L’ONG Human Rights Watch a déclaré lundi que l’exécution de deux manifestants par les autorités iraniennes dans le cadre de manifestations antigouvernementales est «une grave erreur judiciaire et une escalade dangereuse».
«Les procès des personnes accusées de crimes capitaux liés aux manifestations ont été une parodie totale de justice», a déclaré Tara Sepehri Far, chercheuse sur l’Iran à HRW.
«Priver les personnes accusées de la peine capitale de l’accès à l’avocat de leur choix est une action coordonnée visant à accélérer la campagne de procès fictifs menée par les autorités iraniennes dans le but de répandre la peur et de projeter le pouvoir», a déclaré M. Sepehri.
L’organisation a dénoncé le fait que les charges retenues contre les manifestants sont des infractions «formulées en termes vagues», notamment des charges liées à la sécurité nationale telles que l’inimitié envers Dieu, la corruption dans le pays ou la rébellion armée. En outre, les procédures judiciaires dans lesquelles les avocats du choix des accusés ne sont pas autorisés à participer «ne semblent pas répondre aux normes internationales».
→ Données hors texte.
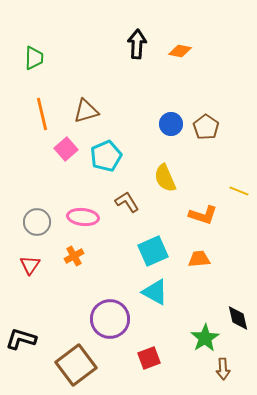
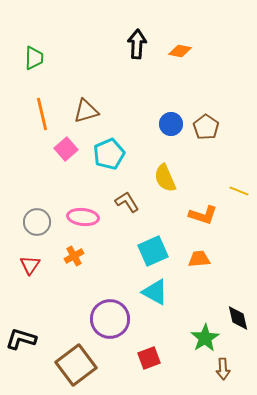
cyan pentagon: moved 3 px right, 2 px up
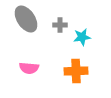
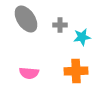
pink semicircle: moved 5 px down
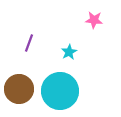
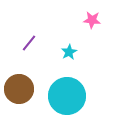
pink star: moved 2 px left
purple line: rotated 18 degrees clockwise
cyan circle: moved 7 px right, 5 px down
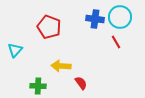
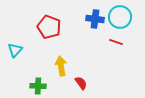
red line: rotated 40 degrees counterclockwise
yellow arrow: rotated 78 degrees clockwise
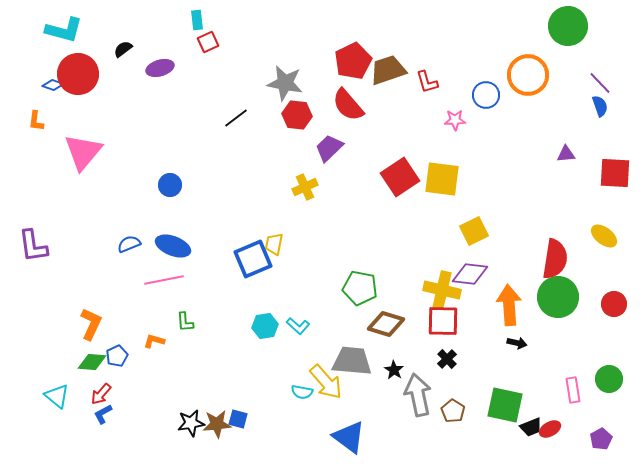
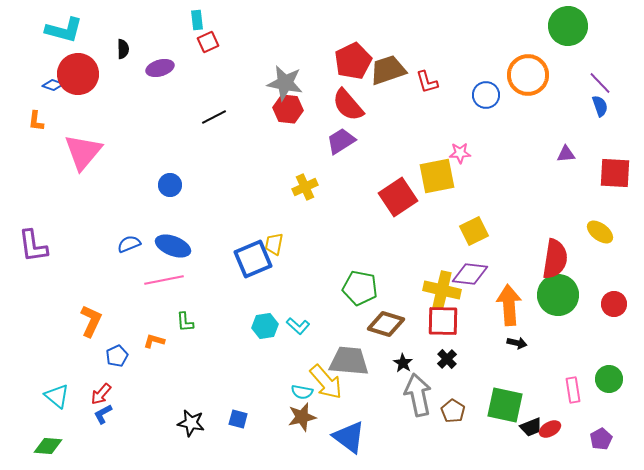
black semicircle at (123, 49): rotated 126 degrees clockwise
red hexagon at (297, 115): moved 9 px left, 6 px up
black line at (236, 118): moved 22 px left, 1 px up; rotated 10 degrees clockwise
pink star at (455, 120): moved 5 px right, 33 px down
purple trapezoid at (329, 148): moved 12 px right, 7 px up; rotated 12 degrees clockwise
red square at (400, 177): moved 2 px left, 20 px down
yellow square at (442, 179): moved 5 px left, 3 px up; rotated 18 degrees counterclockwise
yellow ellipse at (604, 236): moved 4 px left, 4 px up
green circle at (558, 297): moved 2 px up
orange L-shape at (91, 324): moved 3 px up
gray trapezoid at (352, 361): moved 3 px left
green diamond at (92, 362): moved 44 px left, 84 px down
black star at (394, 370): moved 9 px right, 7 px up
black star at (191, 423): rotated 20 degrees clockwise
brown star at (217, 424): moved 85 px right, 7 px up; rotated 8 degrees counterclockwise
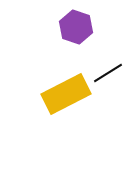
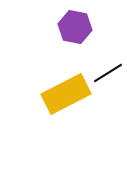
purple hexagon: moved 1 px left; rotated 8 degrees counterclockwise
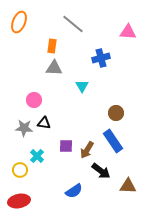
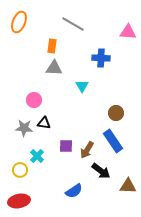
gray line: rotated 10 degrees counterclockwise
blue cross: rotated 18 degrees clockwise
«Les accusés seraient torturés pour obtenir des aveux, privés de l’accès aux avocats de leur choix et soumis à des procédures judiciaires qui contournent les garanties du code pénal et du droit de procédure pénale iraniens», ajoute l’ONG dans sa lettre.
En outre, les tribunaux révolutionnaires ont prononcé au moins onze autres condamnations à mort et devraient juger des dizaines d’autres personnes, y compris des mineurs, pour des chefs d’accusation passibles de la peine de mort, selon les groupes de défense des droits humains.
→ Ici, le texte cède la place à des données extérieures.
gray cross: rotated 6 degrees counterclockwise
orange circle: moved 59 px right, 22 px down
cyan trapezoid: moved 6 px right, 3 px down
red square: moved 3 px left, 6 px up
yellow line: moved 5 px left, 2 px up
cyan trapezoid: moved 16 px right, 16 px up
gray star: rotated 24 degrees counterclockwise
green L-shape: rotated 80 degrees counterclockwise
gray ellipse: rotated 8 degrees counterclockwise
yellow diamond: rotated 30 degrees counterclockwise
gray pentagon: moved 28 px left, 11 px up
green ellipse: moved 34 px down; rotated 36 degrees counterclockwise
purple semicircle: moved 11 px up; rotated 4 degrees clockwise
Human Rights Watch a déclaré s’opposer à la peine de mort en toutes circonstances et dans tous les pays, car elle est «intrinsèquement cruelle et irréversible».
«Les autorités iraniennes doivent immédiatement interrompre ces procès et annuler les condamnations à mort», a déclaré l’ONG dans un communiqué.
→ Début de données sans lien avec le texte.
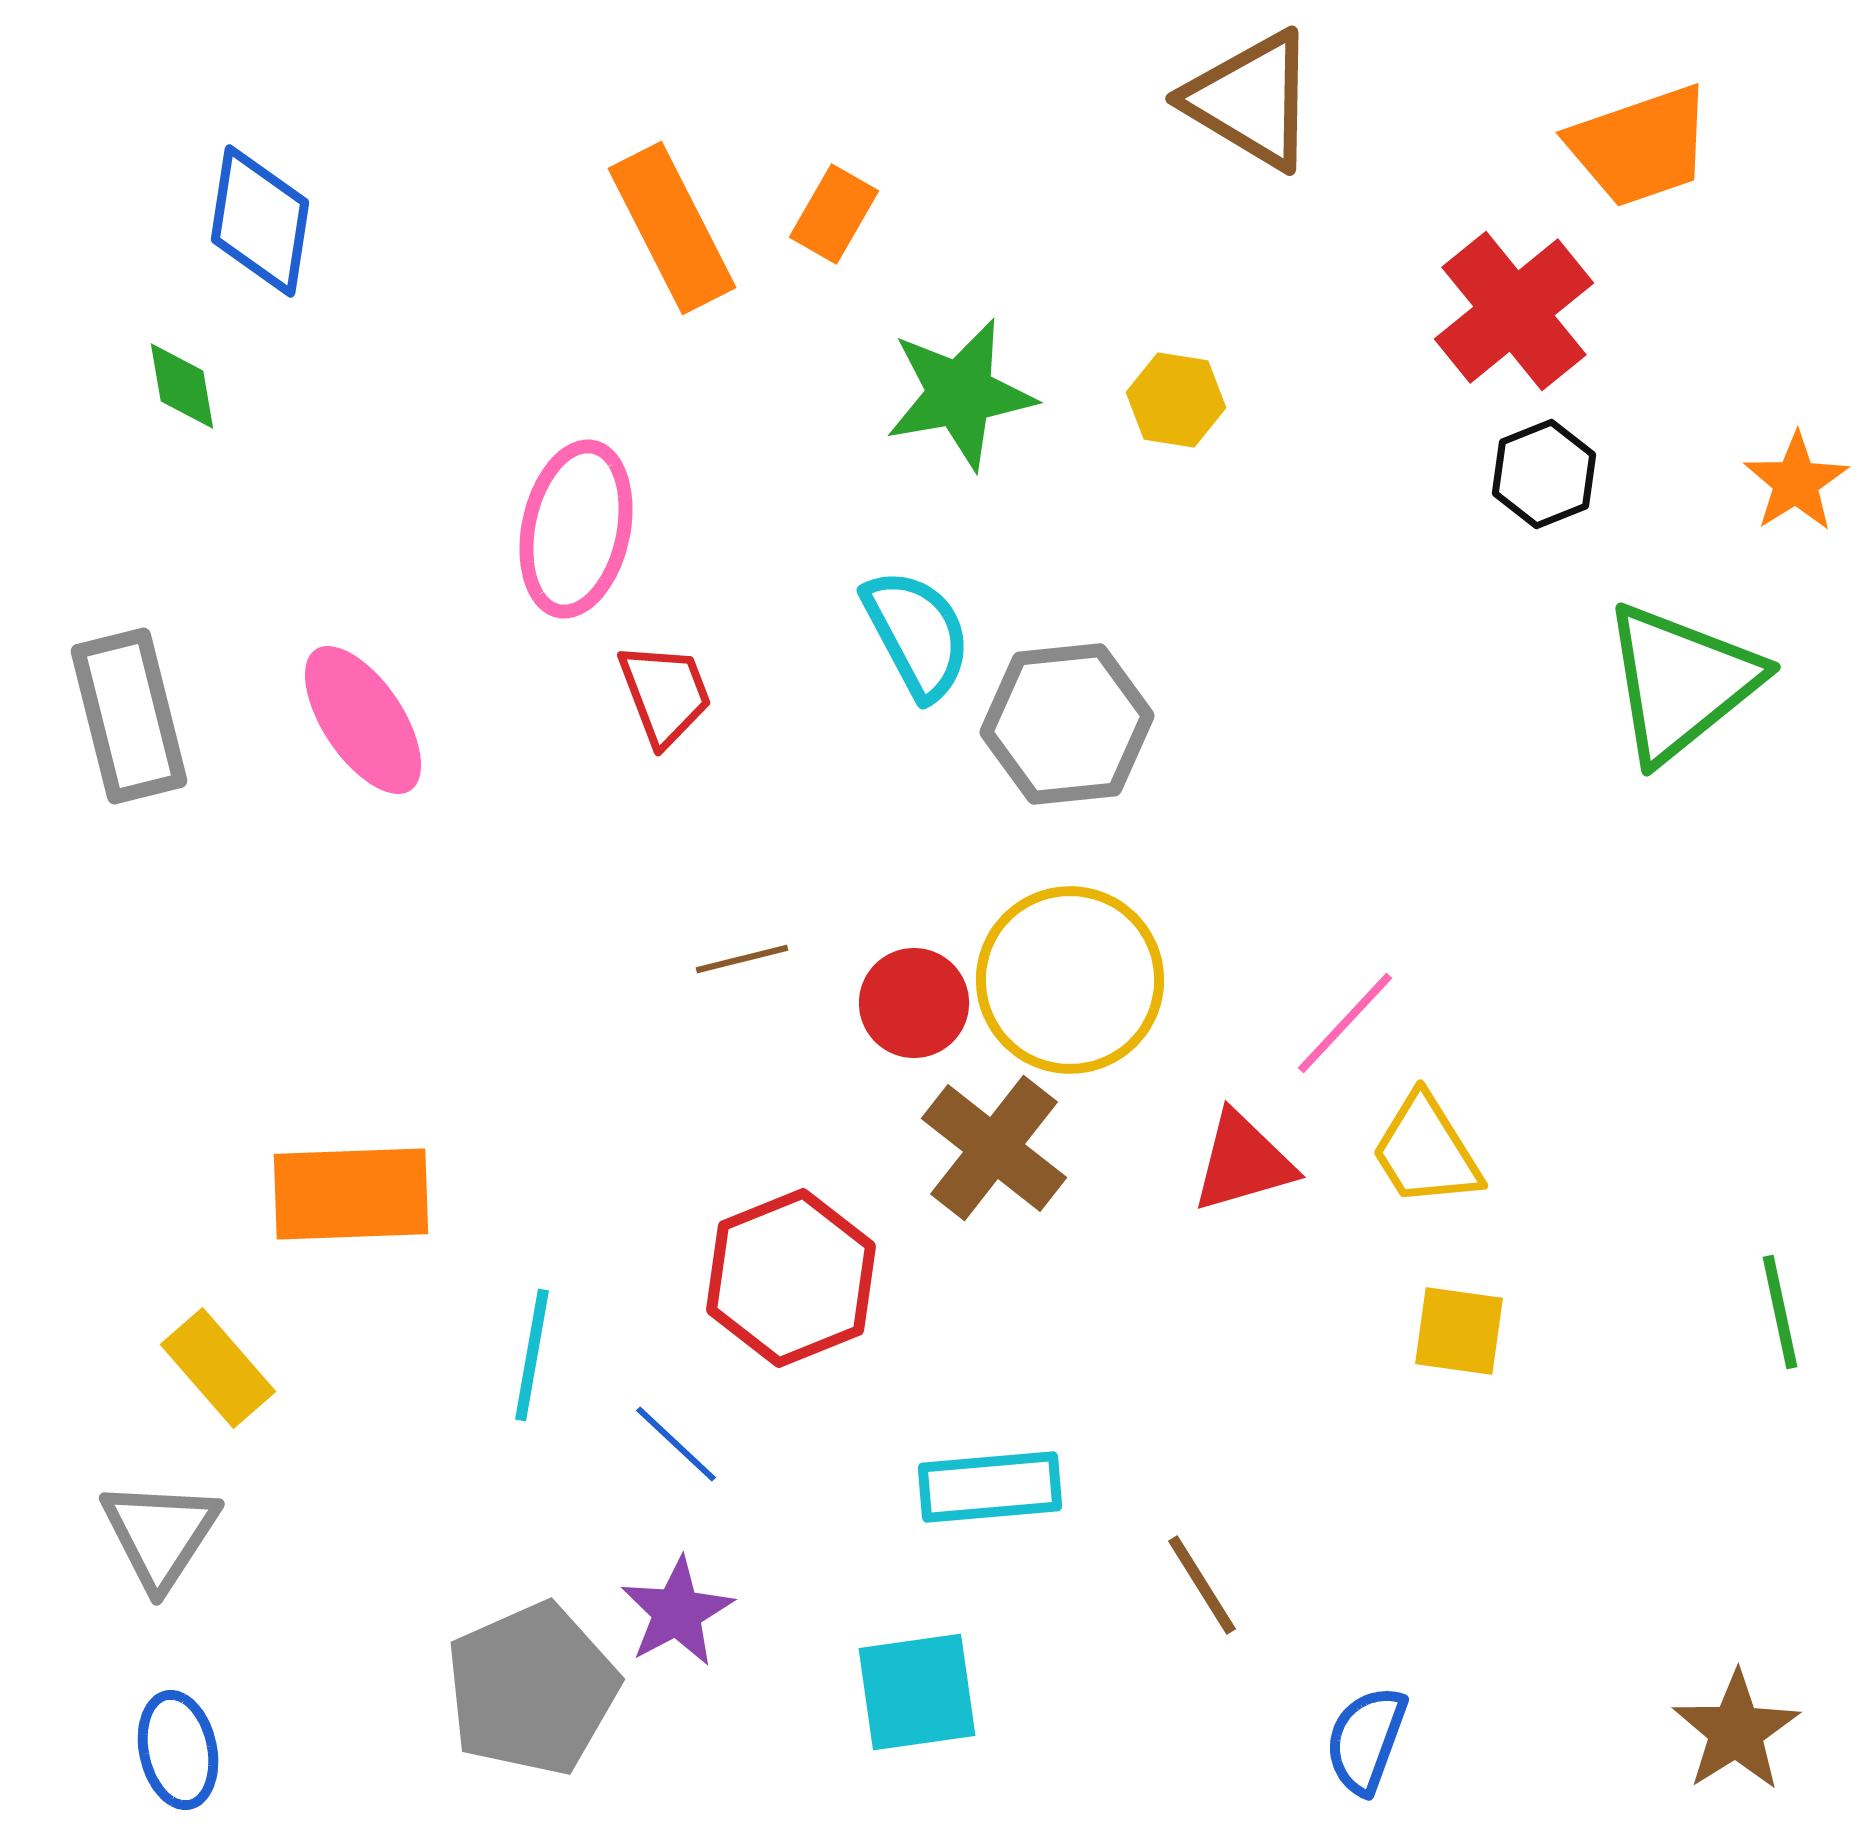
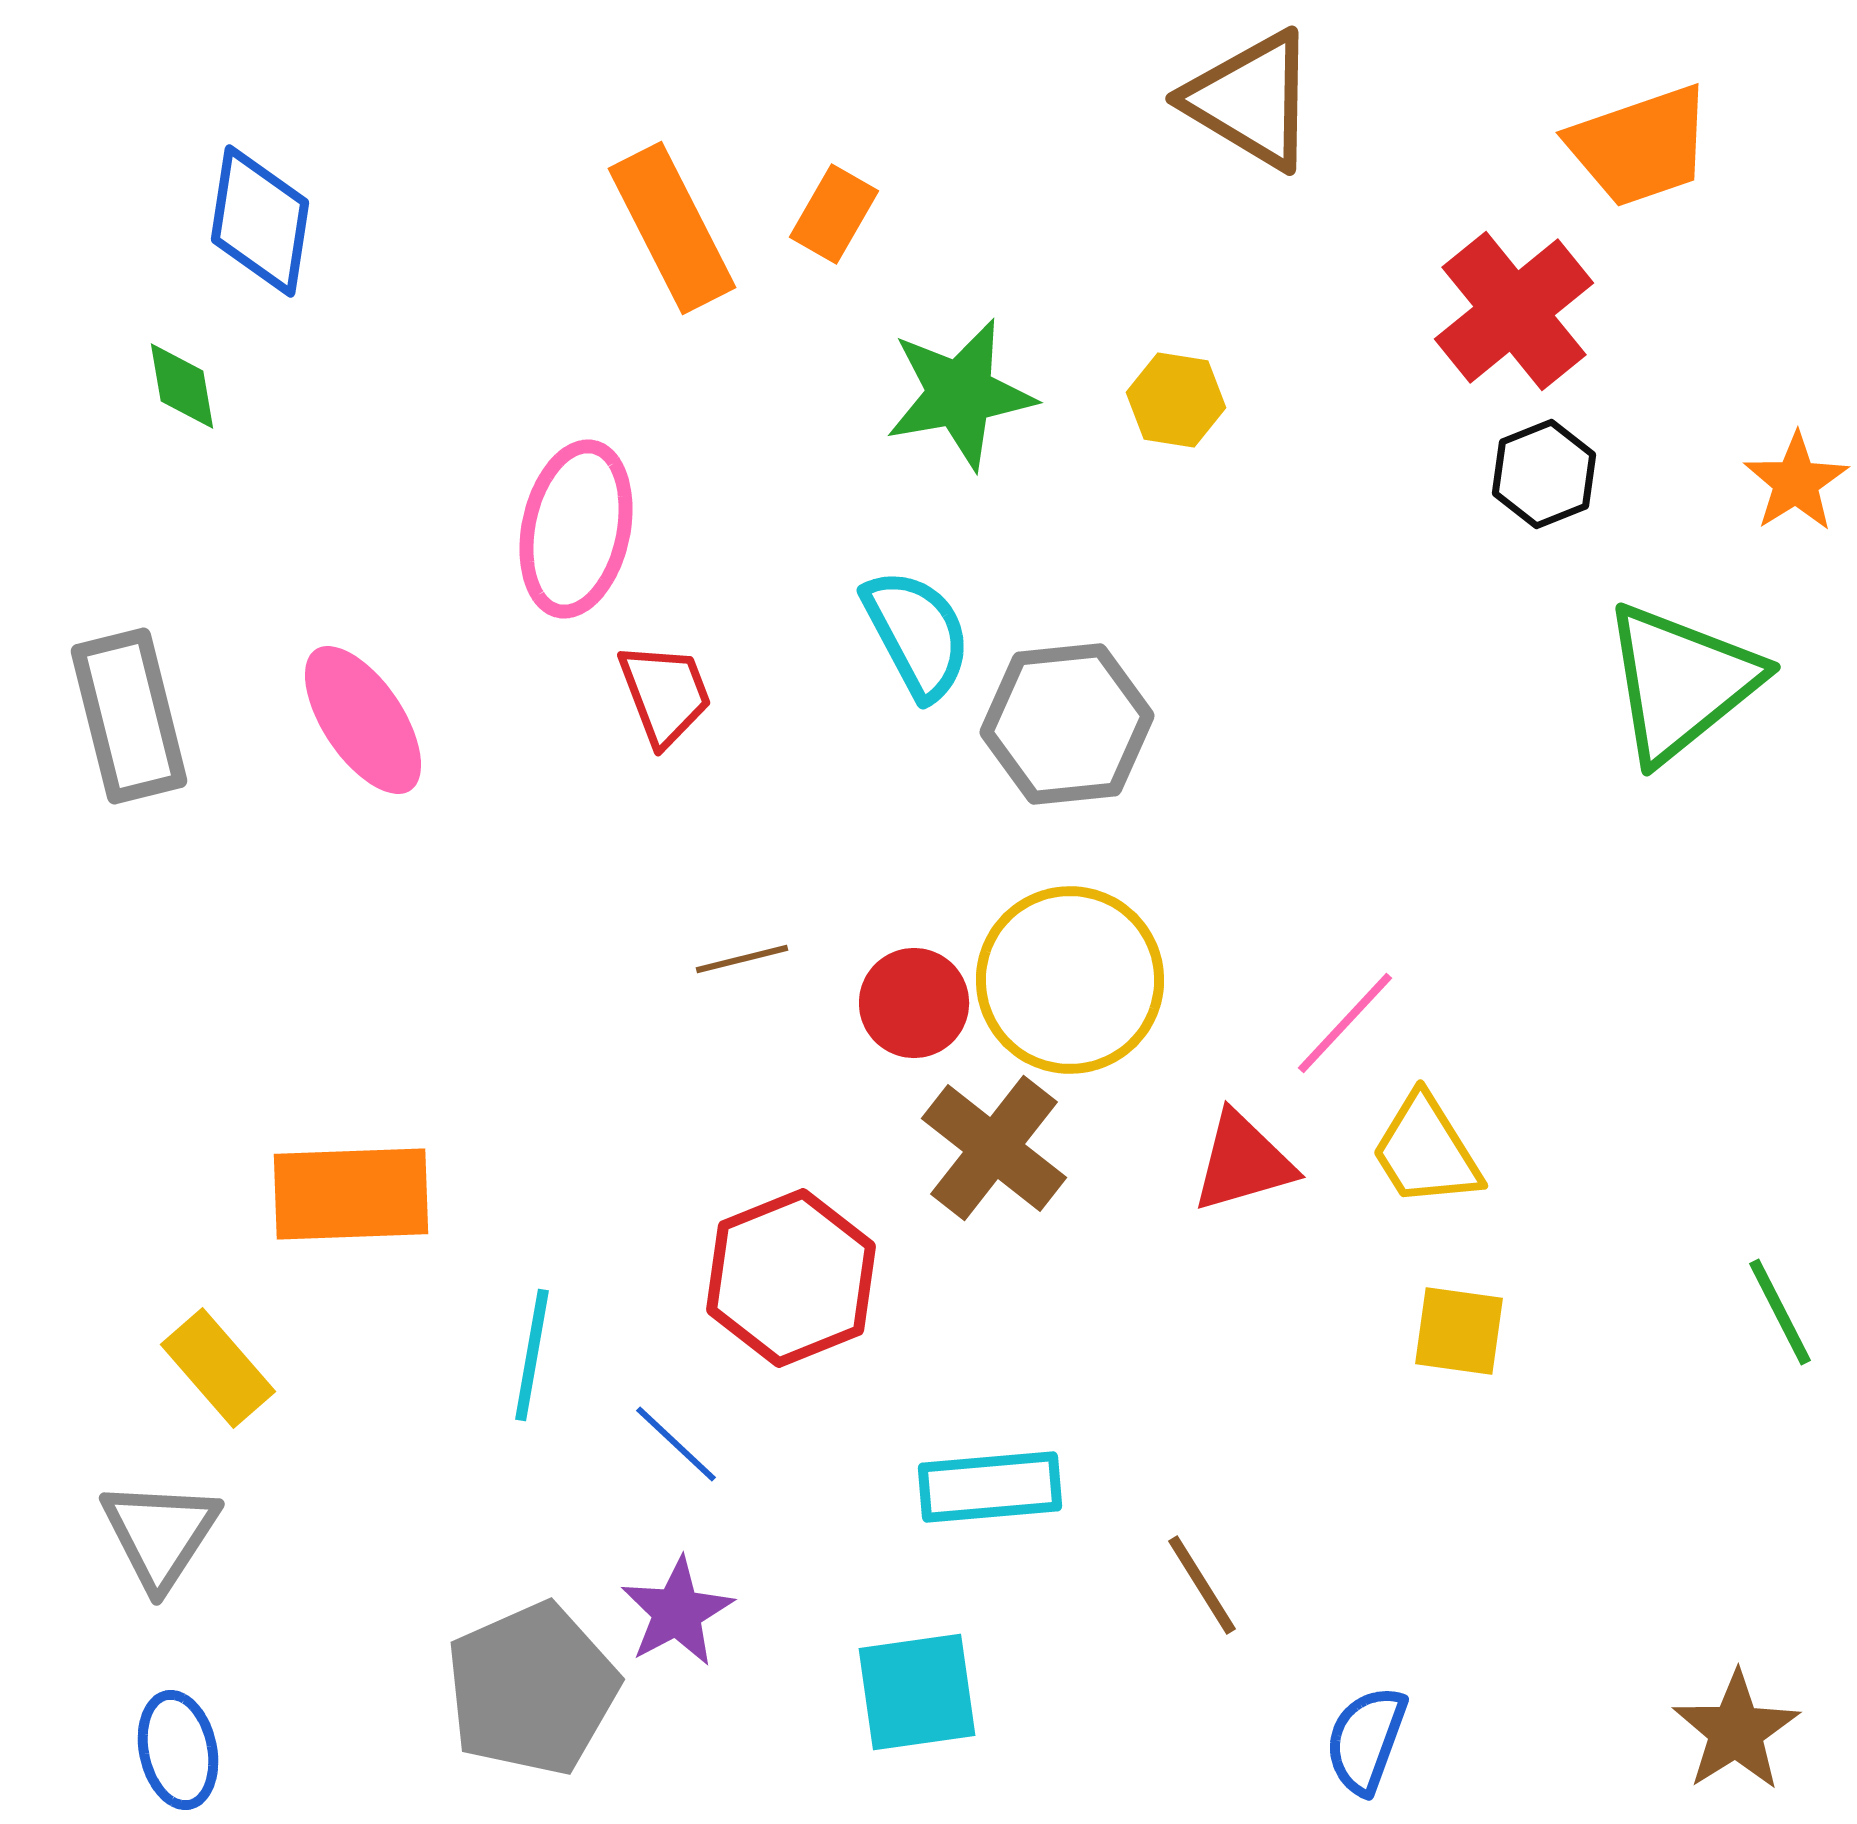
green line at (1780, 1312): rotated 15 degrees counterclockwise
Lundi, les médias iraniens ont rapporté que les autorités avaient exécuté publiquement Majid Reza Rahnavard, 23 ans, pour le meurtre présumé de deux policiers.
L’accusé a été exécuté 13 jours après le début du procès, c’est pourquoi HRW critique le fait que «l’on ne sait pas comment le processus d’appel a progressé à un tel rythme».
En outre, jeudi, les médias ont annoncé la première exécution d’un participant aux manifestations en Iran, Mohsen Shekari, 23 ans, qui fait l’objet d’une enquête pour avoir blessé un policier et bloqué une route.
Selon des déclarations officielles, les autorités ont émis au moins 1 680 mises en examen dans tout le pays en rapport avec les manifestations, tandis que les groupes de défense des droits de l’homme estiment que plus de 18 000 personnes ont été arrêtées en rapport avec les manifestations sociales.
L’Iran est l’un des pays qui recourt le plus fréquemment à la peine capitale. Les organisations de défense des droits de l’homme estiment que plus de 300 citoyens ont été exécutés entre le 21 mars et le 12 septembre, selon HRW.